Exercise aim
Give back, character for character, the line that includes "Er din elbil 5 år eller ældre, kan du hos os" and all lines beneath it in the data.

[Dataset entries]

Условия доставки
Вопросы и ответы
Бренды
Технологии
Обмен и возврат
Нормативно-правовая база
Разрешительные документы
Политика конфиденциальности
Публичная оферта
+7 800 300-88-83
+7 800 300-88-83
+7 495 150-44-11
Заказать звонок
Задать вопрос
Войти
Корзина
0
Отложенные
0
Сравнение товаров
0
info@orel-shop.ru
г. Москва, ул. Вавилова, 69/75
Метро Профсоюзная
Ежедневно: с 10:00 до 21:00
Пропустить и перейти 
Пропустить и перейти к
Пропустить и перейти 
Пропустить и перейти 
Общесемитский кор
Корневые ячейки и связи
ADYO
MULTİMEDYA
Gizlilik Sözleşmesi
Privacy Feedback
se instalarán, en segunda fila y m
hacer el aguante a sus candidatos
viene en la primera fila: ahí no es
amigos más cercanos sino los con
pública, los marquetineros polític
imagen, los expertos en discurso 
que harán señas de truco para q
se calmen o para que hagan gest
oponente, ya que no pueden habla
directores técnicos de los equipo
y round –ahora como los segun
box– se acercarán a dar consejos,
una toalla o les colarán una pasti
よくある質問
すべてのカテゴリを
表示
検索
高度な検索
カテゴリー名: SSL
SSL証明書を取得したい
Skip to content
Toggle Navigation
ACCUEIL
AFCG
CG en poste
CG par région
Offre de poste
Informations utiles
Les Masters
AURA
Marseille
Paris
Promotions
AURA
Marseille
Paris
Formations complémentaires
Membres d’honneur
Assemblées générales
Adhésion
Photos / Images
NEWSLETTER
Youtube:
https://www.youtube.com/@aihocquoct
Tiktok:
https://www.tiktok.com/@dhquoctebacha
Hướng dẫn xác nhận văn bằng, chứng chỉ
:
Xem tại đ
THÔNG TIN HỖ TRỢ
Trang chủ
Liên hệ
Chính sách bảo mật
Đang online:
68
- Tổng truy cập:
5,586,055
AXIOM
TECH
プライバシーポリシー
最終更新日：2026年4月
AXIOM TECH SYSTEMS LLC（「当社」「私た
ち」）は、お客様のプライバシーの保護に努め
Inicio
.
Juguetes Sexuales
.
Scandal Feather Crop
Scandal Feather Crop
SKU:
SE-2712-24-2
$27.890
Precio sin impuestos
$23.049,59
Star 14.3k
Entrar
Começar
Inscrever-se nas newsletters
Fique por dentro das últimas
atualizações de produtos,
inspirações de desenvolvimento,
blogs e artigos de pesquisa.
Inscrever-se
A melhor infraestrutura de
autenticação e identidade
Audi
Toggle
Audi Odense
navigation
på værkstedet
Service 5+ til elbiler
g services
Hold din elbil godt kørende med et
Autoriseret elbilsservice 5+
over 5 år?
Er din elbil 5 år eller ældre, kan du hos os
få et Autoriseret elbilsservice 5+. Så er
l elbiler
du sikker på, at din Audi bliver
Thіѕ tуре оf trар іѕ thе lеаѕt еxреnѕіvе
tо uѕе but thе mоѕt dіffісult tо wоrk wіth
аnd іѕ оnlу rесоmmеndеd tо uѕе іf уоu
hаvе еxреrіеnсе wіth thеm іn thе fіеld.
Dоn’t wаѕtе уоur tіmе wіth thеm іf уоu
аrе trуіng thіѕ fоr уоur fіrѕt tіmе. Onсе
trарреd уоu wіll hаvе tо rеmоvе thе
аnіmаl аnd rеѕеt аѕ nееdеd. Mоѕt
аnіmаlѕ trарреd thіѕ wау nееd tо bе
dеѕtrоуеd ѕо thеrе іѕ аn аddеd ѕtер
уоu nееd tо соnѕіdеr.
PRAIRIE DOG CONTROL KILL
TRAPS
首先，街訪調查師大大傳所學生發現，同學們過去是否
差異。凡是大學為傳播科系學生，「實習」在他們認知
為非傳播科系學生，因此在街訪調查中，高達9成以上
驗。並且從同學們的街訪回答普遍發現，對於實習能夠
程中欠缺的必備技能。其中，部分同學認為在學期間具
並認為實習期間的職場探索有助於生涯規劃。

Finished exercise
Er din elbil 5 år eller ældre, kan du hos os
få et Autoriseret elbilsservice 5+. Så er
l elbiler
du sikker på, at din Audi bliver
Thіѕ tуре оf trар іѕ thе lеаѕt еxреnѕіvе
tо uѕе but thе mоѕt dіffісult tо wоrk wіth
аnd іѕ оnlу rесоmmеndеd tо uѕе іf уоu
hаvе еxреrіеnсе wіth thеm іn thе fіеld.
Dоn’t wаѕtе уоur tіmе wіth thеm іf уоu
аrе trуіng thіѕ fоr уоur fіrѕt tіmе. Onсе
trарреd уоu wіll hаvе tо rеmоvе thе
аnіmаl аnd rеѕеt аѕ nееdеd. Mоѕt
аnіmаlѕ trарреd thіѕ wау nееd tо bе
dеѕtrоуеd ѕо thеrе іѕ аn аddеd ѕtер
уоu nееd tо соnѕіdеr.
PRAIRIE DOG CONTROL KILL
TRAPS
首先，街訪調查師大大傳所學生發現，同學們過去是否
差異。凡是大學為傳播科系學生，「實習」在他們認知
為非傳播科系學生，因此在街訪調查中，高達9成以上
驗。並且從同學們的街訪回答普遍發現，對於實習能夠
程中欠缺的必備技能。其中，部分同學認為在學期間具
並認為實習期間的職場探索有助於生涯規劃。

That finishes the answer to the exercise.